Microsoft researchers build 1-bit AI LLM with 2B parameters — model small enough to run on some CPUs

ThorrJo@lemmy.sdf.org · 3 months ago

Microsoft researchers build 1-bit AI LLM with 2B parameters — model small enough to run on some CPUs

mindbleach@sh.itjust.works · 3 months ago

It’s trinary, and I understand why they instead say “1-bit,” but it still bugs me that they call it “1-bit.”

I’d love to see how low they can push this and still get spooky results. Something with ten million parameters could fit on a Macintosh Classic II - and if it ran at any speed worth calling interactive, it’d undercut a lot of loud complaints about energy use. Training takes a zillion watts. Using the model is like running a video game.
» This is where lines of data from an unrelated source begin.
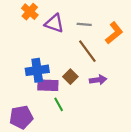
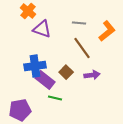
purple triangle: (54, 23) -> (42, 29), moved
purple rectangle: (48, 85) -> (45, 80), turned 36
green line: (59, 104) -> (55, 98), turned -48

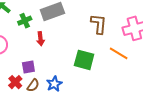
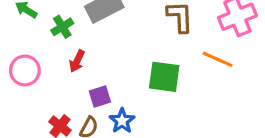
red arrow: (40, 39) -> (77, 61), moved, turned 40
purple square: (28, 67) -> (100, 97), moved

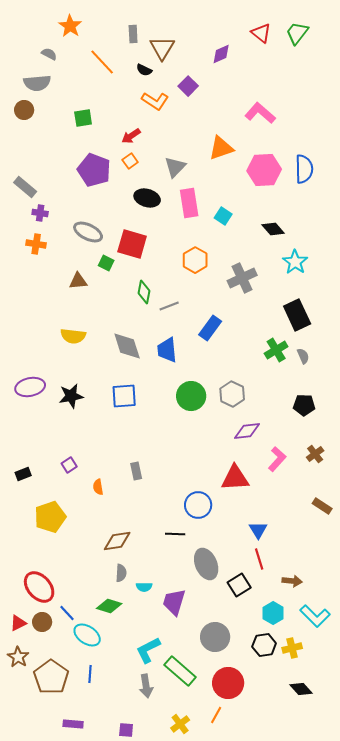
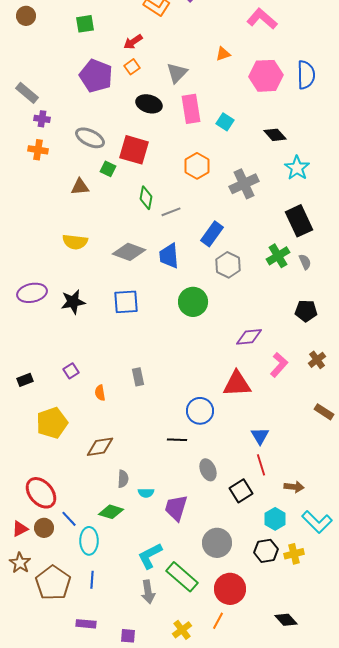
orange triangle: (221, 148) -> (223, 54), size x0.6
gray diamond: (127, 346) -> (129, 252), turned -52
gray hexagon: (232, 394) -> (228, 265), moved
brown diamond: (117, 541) -> (100, 447), moved
gray ellipse: (206, 564) -> (208, 470), size x0.7
cyan ellipse: (87, 635) -> (89, 541), turned 56
black diamond: (301, 689) -> (286, 620), moved
purple rectangle: (73, 724) -> (86, 624), moved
milicent_bystandr@lemm.ee · 2 months ago

Can someone tell me what’s meant by,

The repository describes bitnet.cpp as offering “a suite of optimized kernels that support fast and lossless inference of 1.58-bit models on CPU

Does it mean you need to run your OS with a specific kernel from bitnet.cpp? Or is it a different kind of ‘kernel’?

mindbleach@sh.itjust.works · edit-2 2 months ago

I think they mean whatever’s handling the model. A program into which you feed this inherently restricted format, so it takes advantage of those limitations, in order to run more efficiently.

Like if every number’s magnitude is 1 or 0, you don’t need to do floating-point multiplication.